As prompted in the preceding annotations, type derivation fails in this case, but more importantly, two types of derivation are used at this time. One is to use auto to deduce the x5 type. Because x5 is initialized using braces, x5 must be deduced as std: initializer_list. However, std: initializer_list is a template. Forstd::initializer_list
T type needs to be deduced. This type of derivation takes place. The second type is subject to the template type deduction. In this example, type deduction fails because the initialization value does not have a single type.

For initialization with braces, there is a difference between auto type derivation and template type derivation. When an auto variable is initialized by braces, the derived type is the type of std: initializer_list instantiation. If a template faces type derivation for braces initialization, such code is rejected. (Clause 32 will explain the perfect forwarding)

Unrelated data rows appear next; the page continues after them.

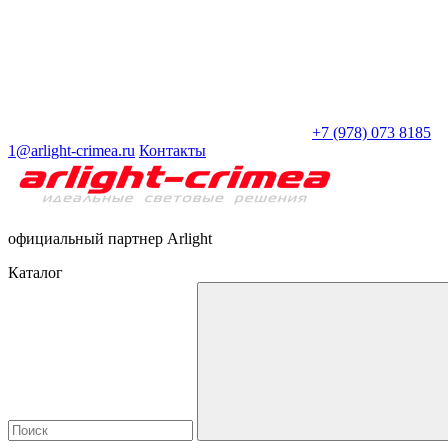
+7 (978) 073 8185
1@arlight-crimea.ru
Контакты
официальный партнер Arlight
Каталог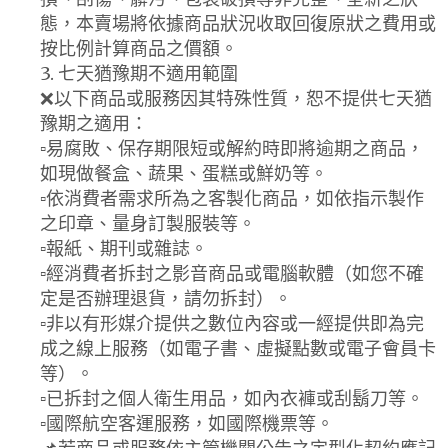
態，本賣場將依據商品狀況收取回復原狀之費用或
按比例計算商品之價額。
3. 七天猶豫期不適用範圍
❌以下商品或服務因其特殊性質，恕不提供七天猶
豫期之適用：
▫️易腐敗、保存期限短或解約時即將逾期之商品，
如現做餐盒、蔬果、蛋糕或鮮奶等。
▫️依消費者需求所為之客製化商品，如依指示製作
之印章、量身訂製服裝等。
▫️報紙、期刊或雜誌。
▫️經消費者拆封之影音商品或電腦軟體（如您不確
定是否辦理退貨，請勿拆封）。
▫️非以有形媒介提供之數位內容或一經提供即為完
成之線上服務（如電子書、虛擬點數或電子會員卡
等）。
▫️已拆封之個人衛生用品，如內衣褲或刮鬍刀等。
▫️國際航空客運服務，如國際機票等。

You may wonder why there are special rules for auto type derivation when initializing braces, but not for template type derivation. I am also skeptical about this. Unfortunately, I cannot find a convincing explanation. But the rule is the rule, which means that you must keep in mind the variables initialized with braces during auto deduction. The derivation type is always std: initializer_list. This is especially important to remember this point, if you faceThe initialization value enclosed in braces is taken for granted as the initialization concept. In C ++ 11 programming, the most typical error is that you want to declare another type.But declare a std: initializer_list variable. Reiterate:

auto x1 = 27;    //x1 and x2 are intsauto x2(27);auto x3 = {27};  //x3 and x4 are std::initializer_list
  
   sauto x4{27};
  

This trap allows some developers to use braces to initialize variables only when they are forced. (We will discuss it again in clause 7 .)

For C ++ 11, this is all content, but for C ++ 14, the story continues. C ++ 14 allows auto to be used to deduce the return value of a function (see clause 3), and lambda expressions in C ++ 14 can be deduced using the auto type when declaring parameters. However, the auto deduction here uses the template deduction rules, rather than the auto type deduction rules. This means that initialization using braces will cause type deduction failure. Therefore, the function that uses auto as the return type returns a variable initialized with braces. Compilation fails:

auto createInitList(){    return {1, 2, 3}; //error: can't deduce type for {1, 2, 3}}

The same principle applies to lambda expressions in C ++ 14 using auto as a parameter (so a general lambda expression is generated ):

std::vector v;....auto resetV = [&v](const auto& newValue) { v = newValue;};//C++14 only....resetV({1, 2, 3});            //error! can't deduce type for {1, 2, 3}

The final result is that if you do not use braces for initialization, the auto type derivation is consistent with the template type derivation. In this case only (initialization using braces), auto is deduced as a std: initializer_list, but the template type deduction fails.

Remember:

? The auto type object is usually the same as the template type derivation.

? The only exception is that when auto and braces are used for initialization, std: initializer_lists is automatically deduced.

? Template type deduction fails when parentheses are used for initialization.